Can someone give me advice on how to solve this problem? Or, can someone provide another algorithm to compute a^n?

Answer 1

It seems your task is to calculate

⎛ xN ⎞(aN / aD)
⎜⎼⎼⎼⎼⎟           where xN,xD,aN,aD ∈ ℤ,  xD,aD ≠ 0
⎝ xD ⎠

using only multiplications, divisions, additions, and subtractions, with Newton's method as the suggested method to implement.

The equation we're trying to solve (for y) is

             (aN / aD)
y = (xN / xD)            where y ∈ ℝ

Newton's method finds a root of a function. If we want to use it to solve the above, we substract the right side from the left side, to get a function whose zero gives us the y we want:

                  (aN/aD)
f(y) = y - (xN/xD)        = 0

Not much help. I guess this is as far as you got? The point here is to not form that function just yet, because we don't have a way to calculate a rational power of a rational number!

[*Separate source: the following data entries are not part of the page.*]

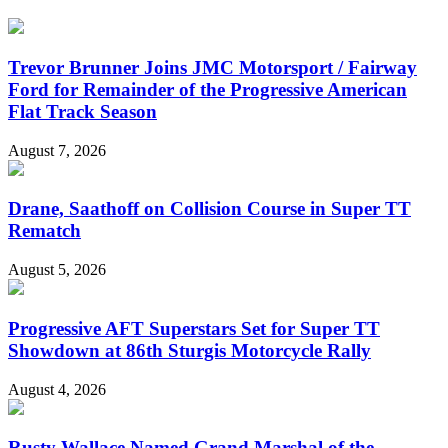
Trevor Brunner Joins JMC Motorsport / Fairway
Ford for Remainder of the Progressive American
Flat Track Season
August 7, 2026
Drane, Saathoff on Collision Course in Super TT
Rematch
August 5, 2026
Progressive AFT Superstars Set for Super TT
Showdown at 86th Sturgis Motorcycle Rally
August 4, 2026
Rusty Wallace Named Grand Marshal of the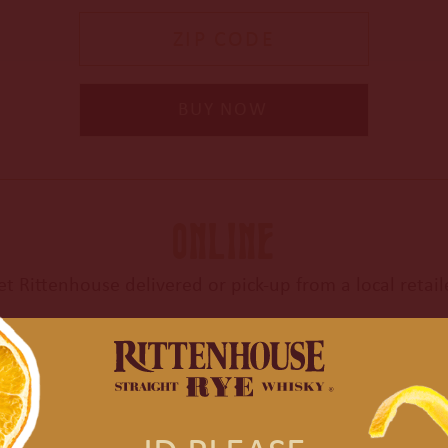
Enter Zip Code
BUY NOW
ONLINE
et Rittenhouse delivered or
pick-up from a local retail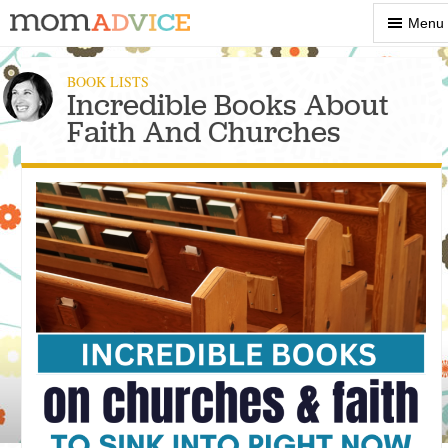
Show
Menu
Menu
BOOK LISTS
Incredible Books About
Faith And Churches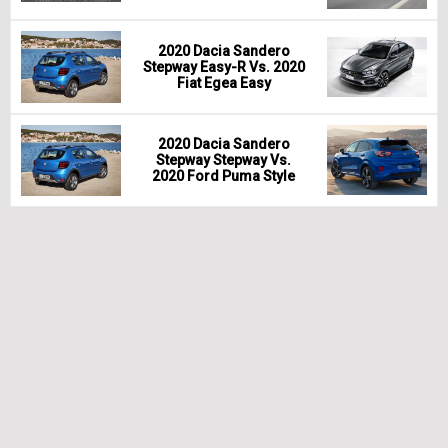
2020 Dacia Sandero
Stepway Easy-R Vs. 2020
Fiat Egea Easy
2020 Dacia Sandero
Stepway Stepway Vs.
2020 Ford Puma Style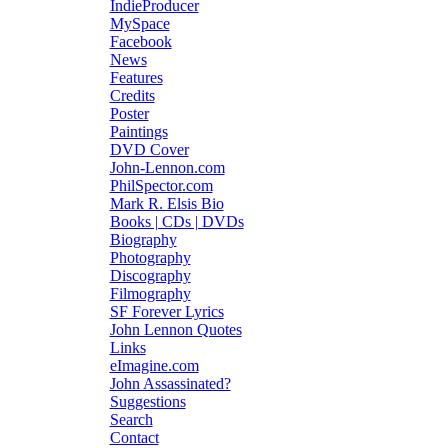
IndieProducer
MySpace
Facebook
News
Features
Credits
Poster
Paintings
DVD Cover
John-Lennon.com
PhilSpector.com
Mark R. Elsis Bio
Books | CDs | DVDs
Biography
Photography
Discography
Filmography
SF Forever Lyrics
John Lennon Quotes
Links
eImagine.com
John Assassinated?
Suggestions
Search
Contact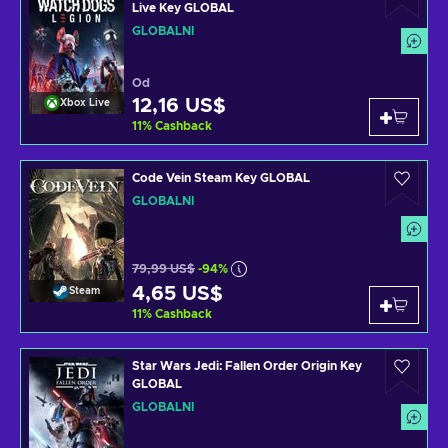
Live Key GLOBAL
GLOBÁLNÍ
Od
12,16 US$
Xbox Live
11
%
Cashback
Code Vein Steam Key GLOBAL
GLOBÁLNÍ
79,99 US$
-94%
4,65 US$
Steam
11
%
Cashback
Star Wars Jedi: Fallen Order Origin Key
GLOBAL
GLOBÁLNÍ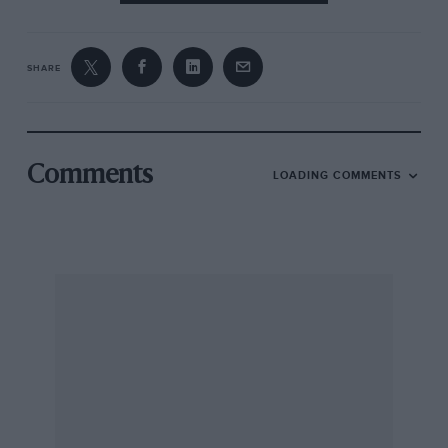
SHARE
Comments
LOADING COMMENTS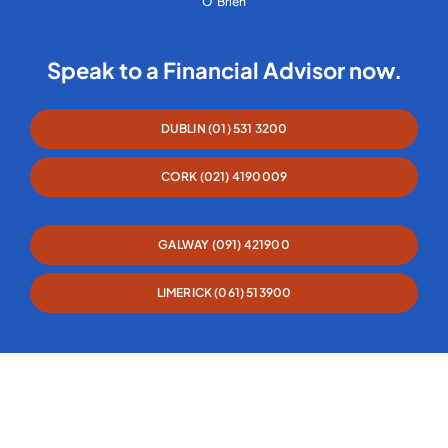
O’Brien
Speak to a Financial Advisor now.
DUBLIN (01) 531 3200
CORK (021) 4190009
GALWAY (091) 421900
LIMERICK (061) 513900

First, let's decide that aD and xD are both positive. We can do that simply by negating both aN and aD if aD was negative (so sign of aN/aD does not change), and negating both xN and xD if xD was negative. Remember, by definition neither xD or aD is zero. Then, we can simply raise both sides to the aD'th power:

 aD            aN     aN     aN
y   = (xN / xD)   = xN   / xD

We can even eliminate the division by multiplying both sides by the last term:

 aD     aN     aN
y   × xD   = xN

Now, this looks quite promising! The function we get from this is

        aD   aN     aN
f(y) = y   xD   - xN

Newton's method also requires the derivative, which is obviously

f(y)            aD   aN
⎼⎼⎼⎼ = df(y) = y   xD   y / aD
 dy

Newton's method itself relies on iterating

             f(y)
y    = y  - ⎼⎼⎼⎼⎼⎼
 i+1    i    df(y)

If you work out the math, you'll find that the iteration is just

                                 aD
                y[i]      y[i] xN
y[i+1] = y[i] - ⎼⎼⎼⎼ + ⎼⎼⎼⎼⎼⎼⎼⎼⎼⎼⎼⎼⎼⎼
                 aD           aD   aN
                       aD y[i]   xD

You don't need to keep all the y values in memory; it is enough to remember the last one, and stop iterating when their difference is small enough.

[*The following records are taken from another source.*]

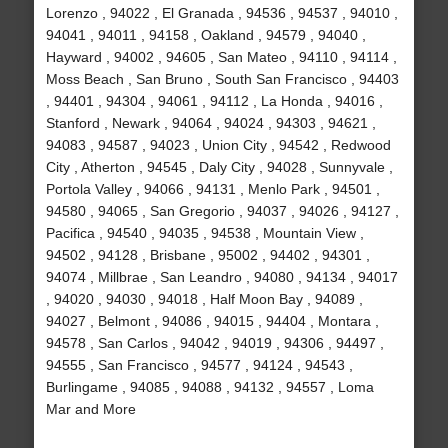
Lorenzo , 94022 , El Granada , 94536 , 94537 , 94010 ,
94041 , 94011 , 94158 , Oakland , 94579 , 94040 ,
Hayward , 94002 , 94605 , San Mateo , 94110 , 94114 ,
Moss Beach , San Bruno , South San Francisco , 94403
, 94401 , 94304 , 94061 , 94112 , La Honda , 94016 ,
Stanford , Newark , 94064 , 94024 , 94303 , 94621 ,
94083 , 94587 , 94023 , Union City , 94542 , Redwood
City , Atherton , 94545 , Daly City , 94028 , Sunnyvale ,
Portola Valley , 94066 , 94131 , Menlo Park , 94501 ,
94580 , 94065 , San Gregorio , 94037 , 94026 , 94127 ,
Pacifica , 94540 , 94035 , 94538 , Mountain View ,
94502 , 94128 , Brisbane , 95002 , 94402 , 94301 ,
94074 , Millbrae , San Leandro , 94080 , 94134 , 94017
, 94020 , 94030 , 94018 , Half Moon Bay , 94089 ,
94027 , Belmont , 94086 , 94015 , 94404 , Montara ,
94578 , San Carlos , 94042 , 94019 , 94306 , 94497 ,
94555 , San Francisco , 94577 , 94124 , 94543 ,
Burlingame , 94085 , 94088 , 94132 , 94557 , Loma
Mar and More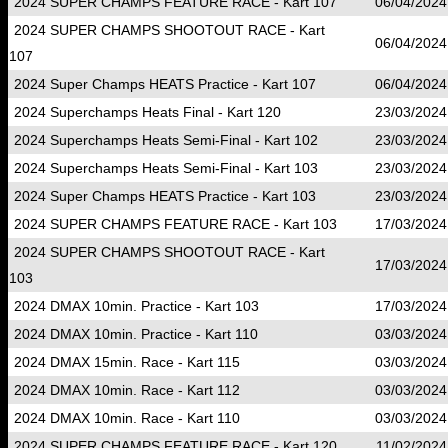
2024 SUPER CHAMPS FEATURE RACE - Kart 107
06/04/2024
2024 SUPER CHAMPS SHOOTOUT RACE - Kart
06/04/2024
107
2024 Super Champs HEATS Practice - Kart 107
06/04/2024
2024 Superchamps Heats Final - Kart 120
23/03/2024
2024 Superchamps Heats Semi-Final - Kart 102
23/03/2024
2024 Superchamps Heats Semi-Final - Kart 103
23/03/2024
2024 Super Champs HEATS Practice - Kart 103
23/03/2024
2024 SUPER CHAMPS FEATURE RACE - Kart 103
17/03/2024
2024 SUPER CHAMPS SHOOTOUT RACE - Kart
17/03/2024
103
2024 DMAX 10min. Practice - Kart 103
17/03/2024
2024 DMAX 10min. Practice - Kart 110
03/03/2024
2024 DMAX 15min. Race - Kart 115
03/03/2024
2024 DMAX 10min. Race - Kart 112
03/03/2024
2024 DMAX 10min. Race - Kart 110
03/03/2024
2024 SUPER CHAMPS FEATURE RACE - Kart 120
11/02/2024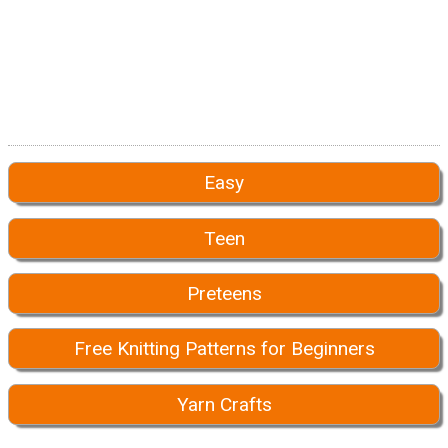
Easy
Teen
Preteens
Free Knitting Patterns for Beginners
Yarn Crafts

You do still have exponentiation above, but now they are integer exponentiation only, i.e.

  aD
xN   = xN × xN × .. × xN
       ╰───────┬───────╯
              aD times

which you can do very simply, for example just by multiplying the argument by itself the desired number of times, e.g. in C,

double ipow(const double base, const int exponent)
{
    double result = 1.0;
    int    i;
    for (i = 0; i < exponent; i++)
        result *= base;
    return result;
}

There are more efficient methods to do integer exponentiation, but the above function should be perfectly acceptable for this.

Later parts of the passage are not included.